Without disclosing the slightest trace of evidence, Leila de Lima, who is supposed to be the secretary of justice, went to town with the announcement that she is near to uncovering the identity of the "mystery man" behind the multi-million-peso Malampaya fund scam.
Claiming details from still unreleased depositions by Ruby Tuason, the recently surfaced new witness in the corollary Janet Napoles pork barrel scam, de Lima pointed to a lawyer who happened to once lawyer for the former first gentleman, and promptly insinuated where the money could have landed.
If de Lima thinks the money was stolen by former president Gloria Arroyo or her husband, I have no problem with that. That is the lookout of the Arroyos. And if indeed they stole the money, then they should be made to pay for the crime.
But de Lima cannot just go on shooting from the hip without evidence, more so since she is the justice secretary, who should be the epitome of due process and fair play. She cannot just say anything in a press conference and remain oblivious to the consequences of what she says.
Just because many Filipinos are convinced that the Arroyos were at the center of a corrupt universe doesn't mean anyone can say anything against them with impunity, least of all a justice secretary who ought to be a paragon of prudence instead a salesman for miscarriage of justice.
It has been years since de Lima bulldozed Arroyo into jail (at the time she was stopped at the airport, she was free of any legal incumbrances to leave, her arrest warrant coming much later after her arrest, issued by an obscure judge in just six hours and who has since been promoted) but no charges have stuck.
If Filipinos are so sure about how they regard Arroyo, nothing would please them more and vindicate them better than justice acquired by fair, decent, and unassailable means. But even a most reviled Arroyo hung by improper means in a clear miscarriage of justice will someday come back to haunt us.

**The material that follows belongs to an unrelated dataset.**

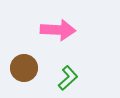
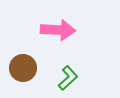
brown circle: moved 1 px left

Why is de Lima so eager to convict the enemies of her boss in a trial by publicity when all the judicial institutions in this country are open and free to try them as quickly as their skills can muster and their evidence can prove and sustain?
More importantly, why is no one stopping her, or at least question the processes by which she seeks to engage these enemies? Has this country sunk so low in its integrity that it no longer has the strength to lift even a finger to point out the obvious mistakes being made in the name of justice?
We have all been through this before. When this nation rose to depose a dictator, no other nation could match the heights of pride to which the Filipinos soared. Not even America, which bought its freedom at huge cost in the blood of its patriots, could match the bloodless revolution with which we bought ours.
But all that fell through when we failed to strengthen our institutions and instead continued to undermine them with the hooliganism of the powerful and the entrenched. Power continued to be wielded for its own sake and never for the betterment of each individual life.
Just look at the pork barrel scam. Instead of speeding it through the justice mill, it has instead made a detour through Congress where it got paraded in Senate inquiry after inquiry, with intermissions provided by senators themselves in unwarranted and shameful privilege speeches.
Justice will never be attained if this is the route we continue to take -- this hauling of suspects through trials by publicity. The only means that can be served by this is political, which frankly is perhaps what this whole thing is all about.
In a land of 100 million people, you would think that there would be a hundred million different stories to tell, each worthy of the ear of our leaders. But no, of the 100 million, we are fixated only on how to skewer your enemies by whatever means. And guess what? We get skewered too, but do not know any better.